C’est précisément en offrant une réponse aux insatisfactions du consommateur final que les nouveaux acteurs du numérique pénètrent les filières. A l’heure de l’expérience client, le manque de prise en compte de celui-ci est un symptôme inquiétant. La disruption, voire la prise de contrôle des filières par les nouveaux acteurs du numérique se déroule selon une stratégie qui a maintes fois montrée son efficacité : elle relève d’une mécanique qui consiste en général, comme évoqué précédemment, à se positionner au plus près du consommateur.

  • Première étape : l’irruption tous azimuts de nouveaux acteurs numériques, phase d’entrée des innovateurs. Des startups se développent en ciblant des niches innovantes et inventent de nouvelles façons de consommer et/ou de vendre. Plus simplement, ils peuvent aussi apporter de nouvelles réponses à des besoins insatisfaits en utilisant les possibilités offertes par les nouvelles technologies.
  • Etape 2 : certaines startups sont parvenues à sortir du lot et à construire une valeur pour leurs utilisateurs - qui peuvent être des clients mais aussi des fournisseurs - leur permettant de convaincre des investisseurs et de lever des fonds. à ce stade, les acteurs traditionnels ne sont pas bouleversés dans leur business, hormis quelques tensions sur les prix, les disponibilités, et pour certains une perte de clients.

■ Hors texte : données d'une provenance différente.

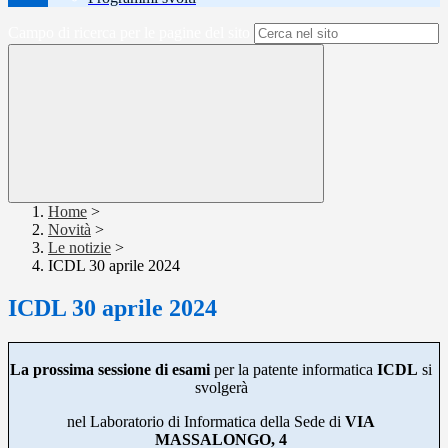
Campo di ricerca per le pagine del sito
Home
>
Novità
>
Le notizie
>
ICDL 30 aprile 2024
ICDL 30 aprile 2024
La prossima sessione di esami
per la patente informatica
ICDL
si
svolgerà
nel Laboratorio di Informatica della Sede di
VIA
MASSALONGO, 4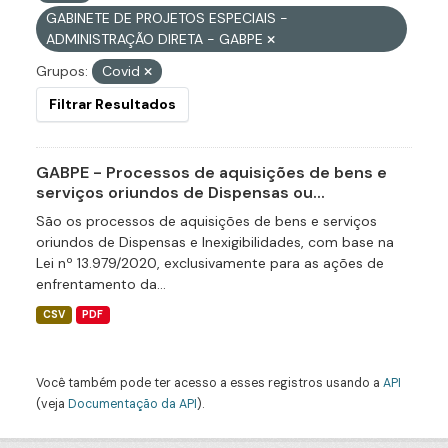
GABINETE DE PROJETOS ESPECIAIS -
ADMINISTRAÇÃO DIRETA - GABPE
Grupos:
Covid
Filtrar Resultados
GABPE - Processos de aquisições de bens e
serviços oriundos de Dispensas ou...
São os processos de aquisições de bens e serviços
oriundos de Dispensas e Inexigibilidades, com base na
Lei nº 13.979/2020, exclusivamente para as ações de
enfrentamento da...
CSV
PDF
Você também pode ter acesso a esses registros usando a
API
(veja
Documentação da API
).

La pertinence de certains maillons de la filière est toutefois déjà posée.
  • L’étape 3 est une période d’apurement, de concentration et d’alliance entre les nouveaux entrants et certains acteurs historiques. L’histoire récente de l’économie digitale nous montre que cette phase voit souvent émerger un faible nombre d’acteurs dominants, qui captent l’essentiel du marché et de la valeur. Cela entraîne souvent, par la suite, une baisse générale des prix, le consommateur ayant plus de pouvoir dans ce nouvel écosystème plus “direct”.

Certains pourront juger cette vision alarmiste et défendre à juste titre, les particularités très “humaines” de la vente de vin, la proximité, le conseil, le relationnel. Cela protège encore nombre de secteurs d’un renversement d’envergure. Il suffit d’évoquer quelques minutes les conséquences potentielles à moyen terme d’un rachat de Vivino par Amazon pour infléchir cette certitude...

L’état actuel de la prise en compte des enjeux digitaux par la filière vin lui prédit un avenir mouvementé. Les entreprises qui ont réfléchi et investi pour développer leur propre clientèle de consommateurs pourraient faire partie des gagnants. La révolution digitale leur offre une opportunité exceptionnelle de développer de nouvelles stratégies de “route to market”. A condition qu’ils sachent s’approprier les technologies numériques pour renforcer la relation avec leurs clients finaux et leur faire vivre une expérience digitale mémorable. Le tout en ne négligeant pas, dans le même temps, les affaires de leurs clients professionnels, revendeurs et prescripteurs historiques...

L'uberisation du monde du vin est-elle déjà en marche?